New York-Evidence continues to accumulate that clomiphene citrate (Clomid), approved in the U.S. for the treatment of ovulatory dysfunction in women, may be an effective therapeutic option for men with hypogonadism.
The most recent studies of the effects of the agent in older men were presented at the 2010 AUA annual meeting in San Francisco by Darren Katz, MD, a former urology research fellow at Memorial Sloan-Kettering Cancer Center in New York who is now the urology registrar at the Monash Medical Center, Melbourne, Australia.
"The take-home is that clomiphene citrate may provide an efficacious alternative to testosterone," Dr. Katz told Urology Times. "It can be used in older men and it can be used long term. It is a well-tolerated drug."
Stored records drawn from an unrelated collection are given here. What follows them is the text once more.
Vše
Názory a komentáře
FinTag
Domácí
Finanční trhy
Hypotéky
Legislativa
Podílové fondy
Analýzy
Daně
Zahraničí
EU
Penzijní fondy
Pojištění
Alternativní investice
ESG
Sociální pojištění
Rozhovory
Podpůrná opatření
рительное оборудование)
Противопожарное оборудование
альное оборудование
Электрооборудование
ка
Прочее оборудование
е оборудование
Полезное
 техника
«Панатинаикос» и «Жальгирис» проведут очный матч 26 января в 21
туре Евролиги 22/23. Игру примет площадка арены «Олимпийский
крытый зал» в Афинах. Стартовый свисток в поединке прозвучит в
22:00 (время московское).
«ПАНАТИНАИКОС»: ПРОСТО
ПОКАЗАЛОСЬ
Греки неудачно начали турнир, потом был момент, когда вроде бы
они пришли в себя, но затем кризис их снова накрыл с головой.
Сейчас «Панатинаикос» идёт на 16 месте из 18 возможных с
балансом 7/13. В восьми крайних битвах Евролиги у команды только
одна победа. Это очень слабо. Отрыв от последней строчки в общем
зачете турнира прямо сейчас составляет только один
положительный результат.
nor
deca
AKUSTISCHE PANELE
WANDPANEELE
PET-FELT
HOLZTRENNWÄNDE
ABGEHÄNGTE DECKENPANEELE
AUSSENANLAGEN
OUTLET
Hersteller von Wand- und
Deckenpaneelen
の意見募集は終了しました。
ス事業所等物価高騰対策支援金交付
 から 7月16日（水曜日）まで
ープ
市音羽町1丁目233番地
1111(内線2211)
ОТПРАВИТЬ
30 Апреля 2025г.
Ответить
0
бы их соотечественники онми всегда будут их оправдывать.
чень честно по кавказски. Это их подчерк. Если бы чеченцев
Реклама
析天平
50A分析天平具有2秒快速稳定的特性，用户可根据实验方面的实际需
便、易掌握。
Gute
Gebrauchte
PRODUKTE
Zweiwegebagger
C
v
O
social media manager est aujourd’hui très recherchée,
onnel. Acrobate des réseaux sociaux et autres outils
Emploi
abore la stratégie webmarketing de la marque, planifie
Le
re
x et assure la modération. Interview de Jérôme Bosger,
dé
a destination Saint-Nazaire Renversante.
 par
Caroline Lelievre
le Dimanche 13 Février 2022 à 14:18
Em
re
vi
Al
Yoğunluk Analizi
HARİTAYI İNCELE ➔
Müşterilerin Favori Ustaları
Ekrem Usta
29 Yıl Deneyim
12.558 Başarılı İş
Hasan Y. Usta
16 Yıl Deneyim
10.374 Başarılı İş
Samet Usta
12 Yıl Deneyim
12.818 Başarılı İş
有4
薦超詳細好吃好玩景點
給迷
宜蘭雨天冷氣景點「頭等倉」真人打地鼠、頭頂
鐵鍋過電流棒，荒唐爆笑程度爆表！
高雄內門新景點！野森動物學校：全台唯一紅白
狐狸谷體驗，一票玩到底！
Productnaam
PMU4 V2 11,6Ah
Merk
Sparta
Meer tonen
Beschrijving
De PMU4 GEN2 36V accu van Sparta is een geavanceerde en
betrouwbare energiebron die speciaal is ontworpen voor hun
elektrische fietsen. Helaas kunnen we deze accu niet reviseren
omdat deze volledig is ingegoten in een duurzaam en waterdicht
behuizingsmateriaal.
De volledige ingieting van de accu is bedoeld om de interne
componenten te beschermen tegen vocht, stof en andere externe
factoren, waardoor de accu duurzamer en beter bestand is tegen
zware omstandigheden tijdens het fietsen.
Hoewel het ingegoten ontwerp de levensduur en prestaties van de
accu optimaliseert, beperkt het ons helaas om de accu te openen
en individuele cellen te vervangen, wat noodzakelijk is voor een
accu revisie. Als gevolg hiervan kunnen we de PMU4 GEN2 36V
Clomiphene is finding increased use as a therapy for younger men due to the absence of concerns about testicular atrophy, said Dr. Katz, who worked on the study with John P. Mulhall, MD, and colleagues.
The Sloan-Kettering team decided to look at the effects of the drug in an older cohort of 96 men aged 50 to 70 years (mean, 61±7) with documented hypogonadism. Significant percentages of the cohort presented with co-morbidities. More than one-third (36%) had hypertension, 14% had diabetes, and 39% had dyslipidemia. At baseline, 74 (77%) of the men had abnormal bone density.
Comorbidities influence response
Dr. Katz noted that the number of comorbidities, along with age and luteinizing hormone (LH) levels, were factors influencing response to clomiphene. Younger men, men with low baseline LH levels, and those with fewer comorbidities were more likely to achieve testosterone levels ≥400 ng/dL.
The agent was initially administered at 25 mg every other day and titrated to 50 mg every other day if required. Those patients showing inadequate responses to the 50-mg dose were switched to testosterone supplementation.
Administration of clomiphene brought testosterone levels to >400 ng/dL in 76% of the cohort after a mean follow-up of 26 months.
The percentage of men with abnormal bone density dropped from 77% of the cohort to 56%. Scores on the Androgen Deficiency in Aging Males (ADAM) test dropped from 7±1.5 to 4±3.
"The ADAM scores showed a significant subjective improvement. About half the patients improved in three of the ADAM symptom domains," Dr. Katz said. The ADAM questionnaire presents subjects with 10 symptom-based questions. A score of 0 to 1 would represent the fewest symptoms.
Long-term advantages, disadvantages
The long-term effects of clomiphene were identified in the second study, which followed 46 men for 12 months, 37 men for 24 months, and 29 for 36 months. The men in this study were younger (mean age, 44±18 years). Benefits seen at 36 months included a continuing improvement in both testosterone levels and bone density, and sustained elevations of LH that continued throughout the trial. In addition, there was a significant increase in estradiol, from 37±16 pg/mL at baseline to 50±30 pg/mL at 36 months.
ADAM scores improved from 7±2 at baseline to 3±2 at 12 months before rising and stabilizing at 5±2.5 at 24 months. The drug was well tolerated, with no men ceasing the drug due to side effects.
Dr. Katz said clinicians should weigh these outcomes in discussions with patients. He reiterated that it appears clomiphene may provide a safe, effective new treatment option for hypogonadism in both younger and older men.